> [EXERCISE PROMPT] Using the listing below, determine the count of lines with the word "about" and reply only with it.

##### MATERIAL TO PROCESS #####

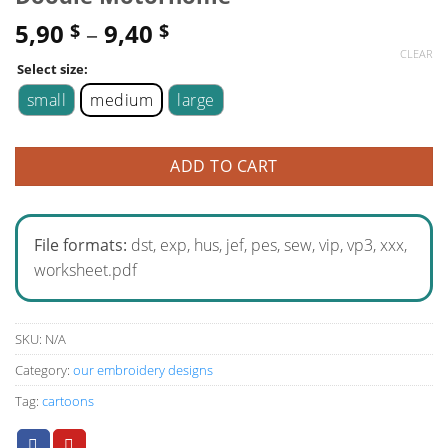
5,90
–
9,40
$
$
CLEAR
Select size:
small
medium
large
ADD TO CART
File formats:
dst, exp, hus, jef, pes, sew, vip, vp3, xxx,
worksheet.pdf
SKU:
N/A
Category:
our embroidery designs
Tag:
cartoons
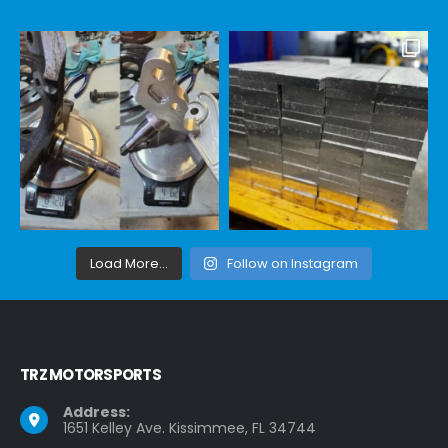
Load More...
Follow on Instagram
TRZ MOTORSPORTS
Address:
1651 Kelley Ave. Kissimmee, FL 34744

#####
##### MATERIAL TO PROCESS #####

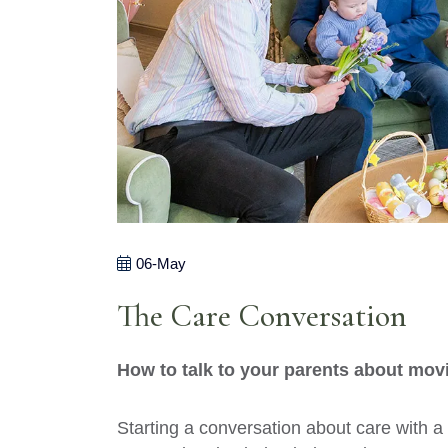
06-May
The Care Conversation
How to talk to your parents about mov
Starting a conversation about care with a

#####
##### MATERIAL TO PROCESS #####

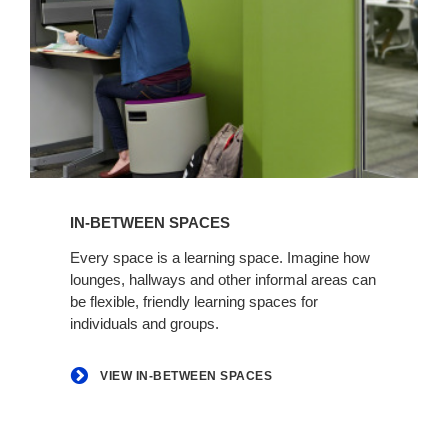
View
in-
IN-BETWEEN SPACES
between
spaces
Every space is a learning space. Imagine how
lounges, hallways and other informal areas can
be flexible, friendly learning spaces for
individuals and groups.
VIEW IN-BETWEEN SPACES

#####

> [RESPONSE BELOW] 2